Towns,
their structures and characters

preface

Merida's street names

Venice as maze

Antananarivo's thousand villages

Istanbul and the City of the blind

Seven-Gated Thebes

Four-Gated Thebes

Hundred-Gated Thebes

Aswan at cusps of earth and sky

Bivalve Dubrovnik

Atrani between headlands

Three-bayed Watamu

Deep-Moroccan Marrakesh

There will be more.

 

Guy Ottewell

 

 

Preface

This is not a guidebook. What I want to say about each place is far from being complete, or proportionate, or according to a uniform plan, or even fair.
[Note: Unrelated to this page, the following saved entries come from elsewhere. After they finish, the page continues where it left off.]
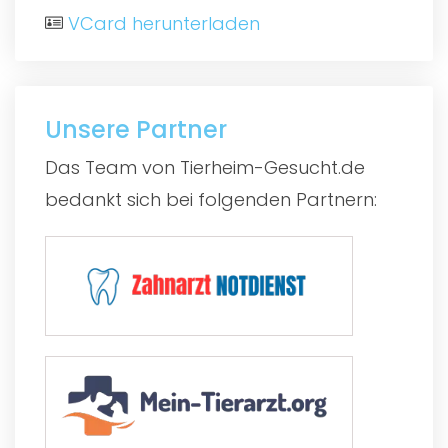
VCard herunterladen
Unsere Partner
Das Team von Tierheim-Gesucht.de
bedankt sich bei folgenden Partnern: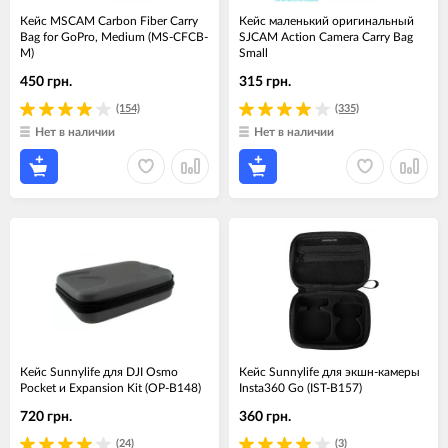
Кейс MSCAM Carbon Fiber Carry
Кейс маленький оригинальный
Bag for GoPro, Medium (MS-CFCB-
SJCAM Action Camera Carry Bag
M)
Small
450 грн.
315 грн.
(154)
(335)
Нет в наличии
Нет в наличии
Кейс Sunnylife для DJI Osmo
Кейс Sunnylife для экшн-камеры
Pocket и Expansion Kit (OP-B148)
Insta360 Go (IST-B157)
720 грн.
360 грн.
(24)
(3)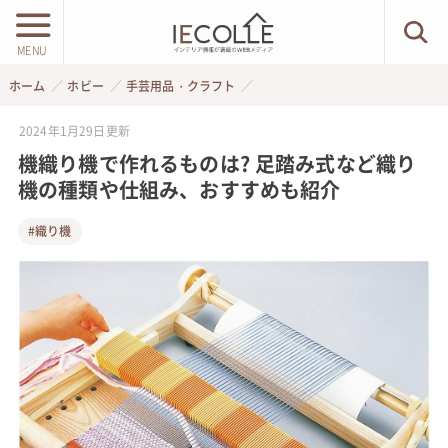
MENU
ホーム
ホビー
手芸用品・クラフト
2024年1月29日
更新
機織り機で作れるものは? 足踏み式など織り
機の種類や仕組み、おすすめも紹介
#織り機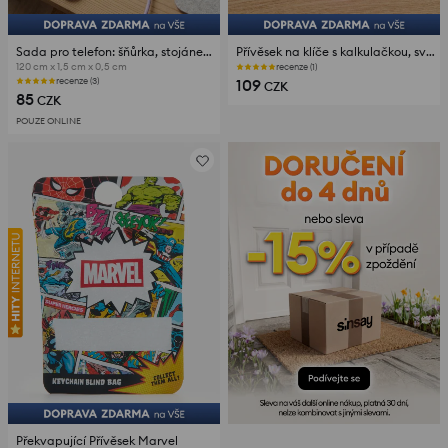
Sada pro telefon: šňůrka, stojánek a ochrana kabelu 3 pack
Přívěsek na klíče s kalkulačkou, svítilnou ve tvaru tlapky a zvonečkem
120 cm x 1,5 cm x 0,5 cm
recenze (1)
109
recenze (3)
CZK
85
CZK
POUZE ONLINE
Překvapující Přívěsek Marvel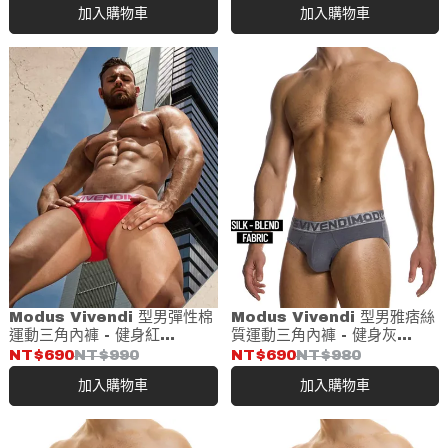
加入購物車
加入購物車
Modus Vivendi 型男彈性棉
Modus Vivendi 型男雅痞絲
運動三角內褲 - 健身紅
質運動三角內褲 - 健身灰
(18511)
(08513)
NT$690
NT$990
NT$690
NT$980
加入購物車
加入購物車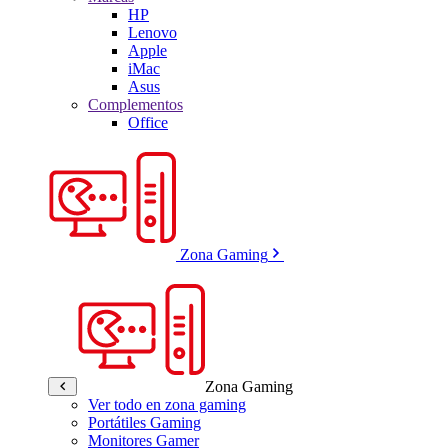
HP
Lenovo
Apple
iMac
Asus
Complementos
Office
Zona Gaming
Zona Gaming
Ver todo en zona gaming
Portátiles Gaming
Monitores Gamer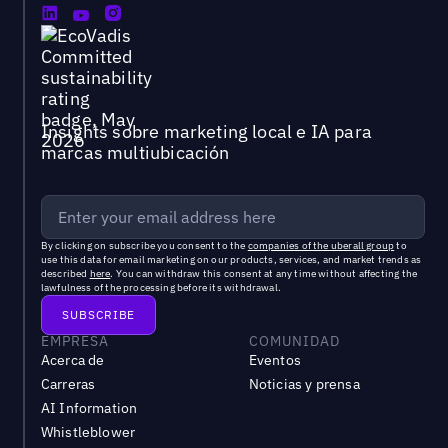
Insights sobre marketing local e IA para
marcas multiubicación
By clicking on subscribe you consent to the
companies of the uberall group
to
use this data for email marketing on our products, services, and market trends as
described
here
. You can withdraw this consent at any time without affecting the
lawfulness of the processing before its withdrawal.
EMPRESA
COMUNIDAD
Acerca de
Eventos
Carreras
Noticias y prensa
AI Information
Whistleblower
I've picked out aspects of places that I found striking and interesting.
        At first the title that came into my head was “The Structures of Nineteen Cities.” It just sounded like a saleable title. It suggested that the world's major places are to come (which they may or may not). Why nineteen? There may or may not be nineteen in the end.
        And though “Cities” has a ringing sort of appeal, I want to be able to include some smaller places. English doesn't seem to have a term, except possibly “settlement,” covering the continuum from city to town to village to hamlet to even smaller groups of habitations such as communes and farms. The present understanding is vaguely that cities are large towns, so you could could call Chicago a town but you could hardly call Pumpkintown a city. There is a supposed distinction, in Britain, that cities are defined by having cathedrals. Yet in the English of the King James Bible, every little dwelling of the Hivites and Benjamites is a “city.”
        Other categories get invented, and here's one I've just learned of in the U.S.A: the CDP or “census-designated place.” It's a physical community that is not a municipality — has no municipal government — unlike the “incorporated places” which are cities, towns, and villages. It is, or may be, designated for the ten-year census, so it has a sort of fleeting existence. An example of a CDP is Tuckapaw, South Carolina, a little community whose fine old Cherokee name is worth mentioning — indeed, keeping alive — because it got changed to “Startex” by the factory dominating it. Officially, there is no more Tuckapaw and not even a town on the spot, only and briefly a CDP called Startex; but the inhabitants, I think, would still say they live in Tuckapaw the town.
        I think “town” is the best all-round word. It is native English, whereas all the other words, except for “township” and “borough,” are from Latin through French (civitas, cité, city). Anglo-Saxon tun, with a long vowel, meant originally a twig, then a hedge, then a hedged enclosure, then a farmstead. The word by itself developed into town, but used as an ending it gave us the thousands of names in -ton. East tun, “eastern farmstead,” became Aston; ac tun, “oak farmstead,” became Acton; Bicas tun, “farmstead of a man called Bica,” became Bickton; beretun, “barley-enclosure,” became barton, an old word for “farmyard” (Hardy's Festus Derriman, in The Trumpet-Major, jokes that his miserly uncle lives on “the sweepings of the barton!”), then the name of many plsces, and hence a surname. Starting from the smallest end of the continuum, town extends to the largest: we can talk of “London town” and of going “down town” in New York.
        And “town,” to me, is a satisfyingly noisy little word; it resonates with the shouts and clangor of streets, and is tight like the clustering of structures and passages that gets denser toward the centre of real old towns — I now think of Axminster in Devon as a type-specimen of town-ness.
        What about “structure”? I enjoy structure and notice it. As do others: amateurs of astronomy, for example, relish seeing “structure” in the tail of a comet or in the corona of the sun during an eclipse, and want to manipulate photographs until they show it as the eye does. The structure of a town may arise from geology, or topography, or history; in turn it helps to determine further history, and population, and prosperity, and character, and personality.
        For instance, when I was once taken to stay briefly in Bartlesville, Oklahoma, I learned that it was the city of Phillips Petroleum, and that it was divided into halves by the mile-wide floodplain of a river, crossed only by a few causeways. In the eastern half lived the executives, and over on the west, crowded around some big buildings, lived the company's humbler workers. The west side is the “downtown”and the capital of a county; the sprawling newer east side is in a different county. That is probably a simplification, and there is no doubt much more to say about Bartlesville, but the pattern stood out and is interesting, and might make a workable start for a fuller description.
        But sometimes I want to remark on something that isn't structure or could only at a stretch be called structure, such as the street-names of Mérida.